Cell apoptosis assay
Liposomal form of Chloroform fraction of Fig latex induced apoptosis on both NIH3T3 and HepG2 cell lines. According to results shown in Figure 2, the EPC did not increase cell death in comparison to the control.
Lethal dose determination
Administration of liposomal form of chloroform fraction caused 3 deaths in 3 g/kg group, while no death was observed following administration of 1 and 2 g/kg. Administration of EPC in 3 dose levels of 1.5, 3, and 4.5 g/kg caused no death in the treated groups.
Biochemical evaluations
The liver function tests of treated animals with chloroform fraction of Fig latex and its vehicle (EPC) were shown in Table 4.
Histopathological assessment
Administration of EPC (1.5 g/kg) did not cause liver tissue damage with normal hepatocytes and kupffer cells within the sinusoids (Figure 3a). The histology of liver in group b (3 g/kg EPC) was normal but the number of kupffer cells increased compared to group a, (Figure 3b). In group c, the number of kupffer cells increased and the sinusoids were relatively dilated (Figure 3c). The hepatocytes and sinusoids were normal in the animals receiving dose of 1 g/kg chloroform fraction, but in some areas, the bleeding was observed (Figure 3d), the liver histology in group 2g/kg was normal but the kuppfer cells relatively increased and sinusoids were relatively dilated (Figure 3e). Administration of liposomal fraction at dose of 3 g/kg highly increased kupffer cells, fibroblast accumulation and hepatocyte death, in addition, the sinusoids are so dilated due to the treatment (Figure 3f).
Phytochemical analyses
Phytochemical analysis was performed for chloroform fraction by TLC and column chromatography. The numbers of spots in this fraction were determined by TLC and were separated by column chromatography. Two major compounds were isolated from the chloroform fraction and identified by 1H-NMR, 13C-NMR, and mass spectroscopy namely lupeol acetate and lupeol palmitate (Figure 4).
Lupeol Acetate; EIMS for C32 H52O2; m/z (rel. Int.): 468[M+] (17.32%), 453 (18.89%), 393(16.53%), 408 (4.72%), 357(3.12%), 218(11.71%). 189 (55.11%), 109 (59.5%), 43(100%).

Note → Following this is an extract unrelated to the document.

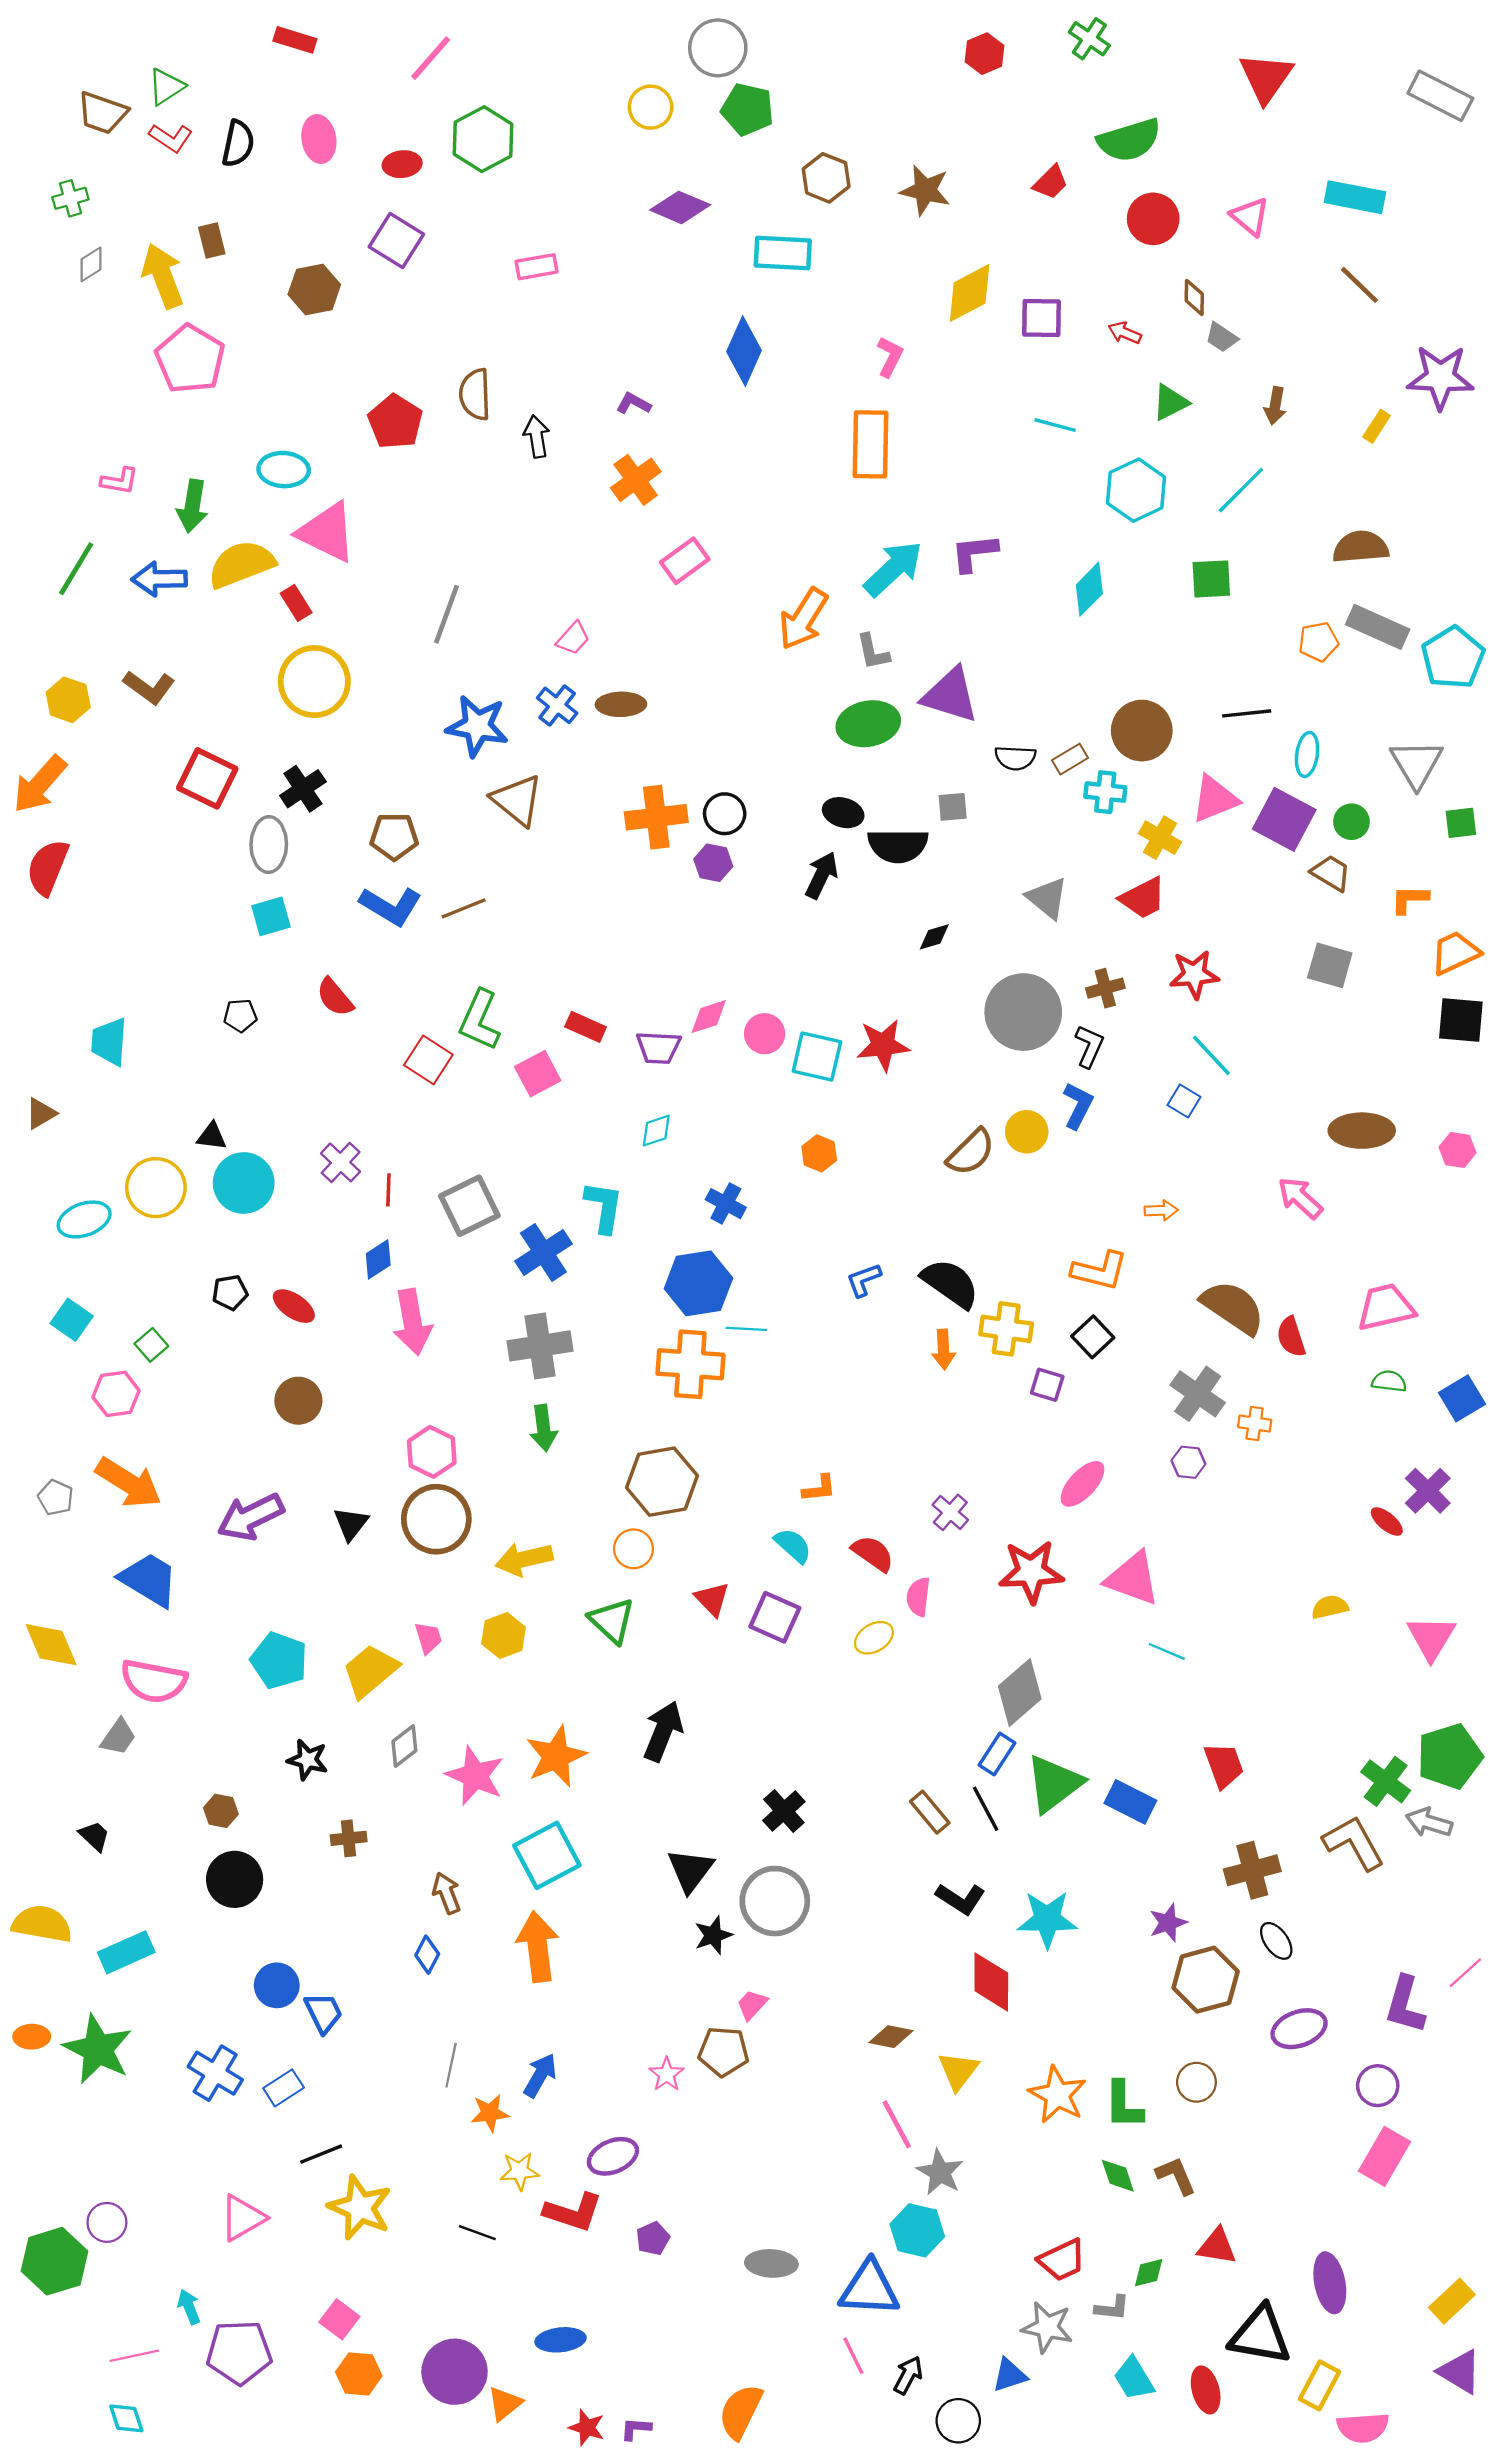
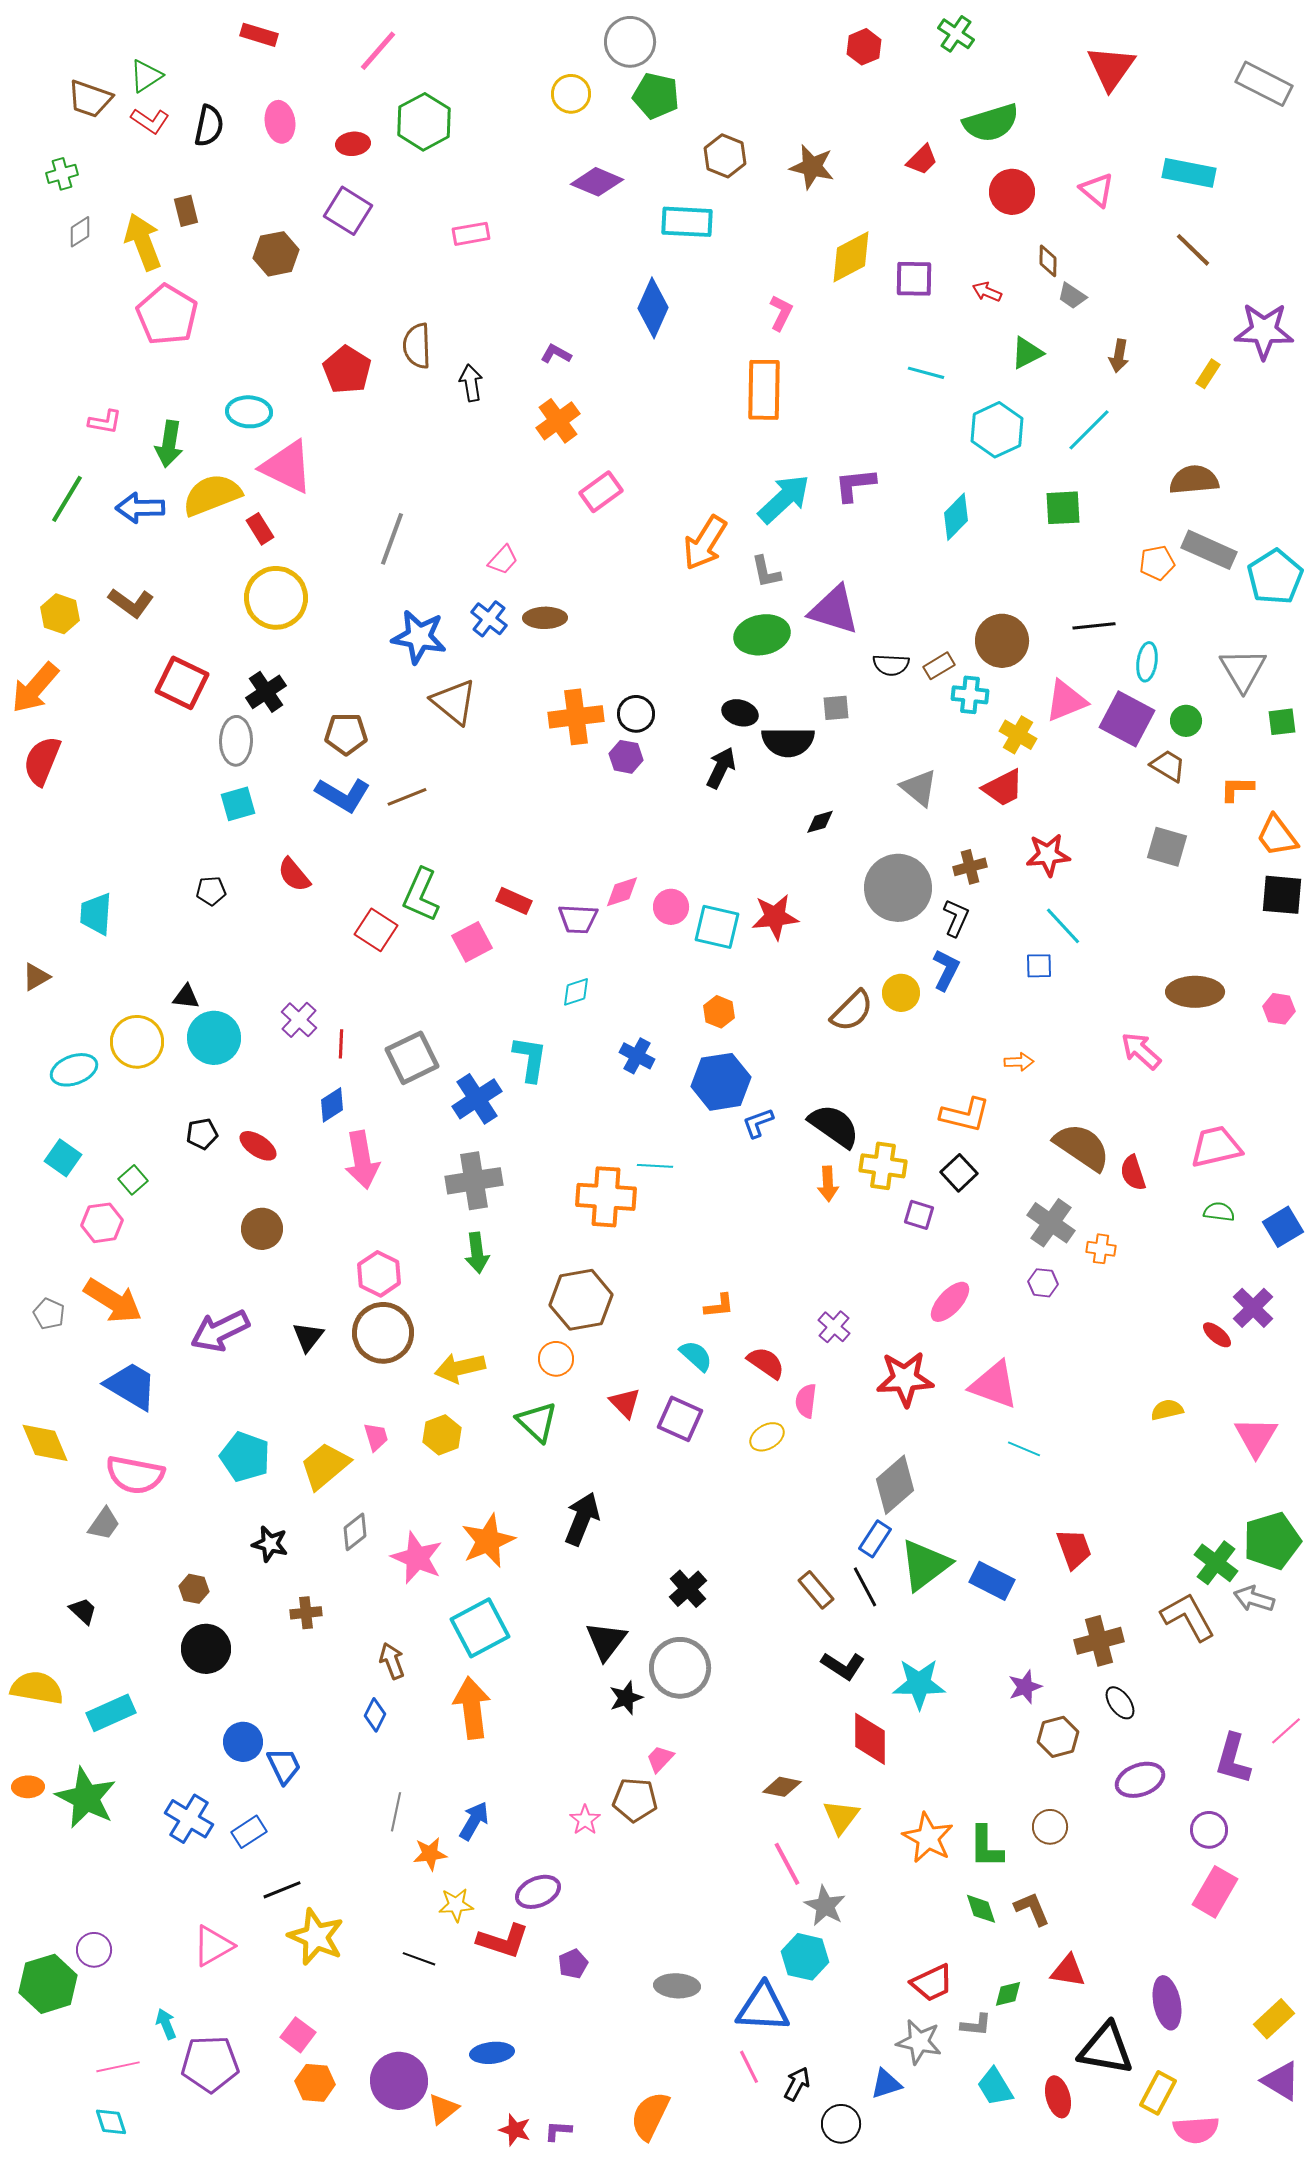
orange trapezoid: (1455, 953) -> (1277, 836), turned -102
blue square: (1184, 1101) -> (1039, 966), turned -32
blue hexagon: (698, 1283) -> (721, 1082), moved
brown hexagon: (1206, 1980) -> (1058, 1737), size x0.7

1H-NMR (CDCl3, 500 MHz): δ 4.69(1H, bs, H29), 4.57 (1H, bs, H29), 4.47((1H, m, H3), 2.04 (3H, s, H32), 1.68(3H, s, H30), 1.03(3H, s, H25), 0.94 (3H, s, H28), 0.85(3H, s, H23), 0.84 (3H, s, H24), 0.83 (3H, s, H26), 0.79 (3H, s, H2).
13C-NMR (CDCl3 125 MHz): δ 171.01 (C31), 117.59 (C20), 109.35 (C29), 80.98 (C3), 55.39 (C5), 50.35 (C9), 48.30 (C18), 48.01(C19), 20.94 (C32).
Lupeol palmitate; EIMS for C46 H80O2; m/z (rel. Int.): 664[M+] (21.87%), 649 (5.46%), 445 (3.12%), 408 (14.06%), 393 (12.5%), 218 (21.87%), 204 (34.37%), 189 (63.28%), 175 (15.62%), 121 (32.03 %), 43 (100%)
1H-NMR (CDCl3, 500 MHz): δ 4.68 (1H, bs, H29), 4.57 (1H, bs, H29), 4.47 (1H, dd,J = 11.03, 6.04, H3), 2.04 (3H, s, H32), 1.68 (3H, s, H30), 1.03(3H, s, H25), 0.94 (3H, s, H28), 0.85(3H, s, H23), 0.84 (6H, s, H24, H26), 0.79 (3H, s, H27), 0.88(3H, t, J = 6.05, H46).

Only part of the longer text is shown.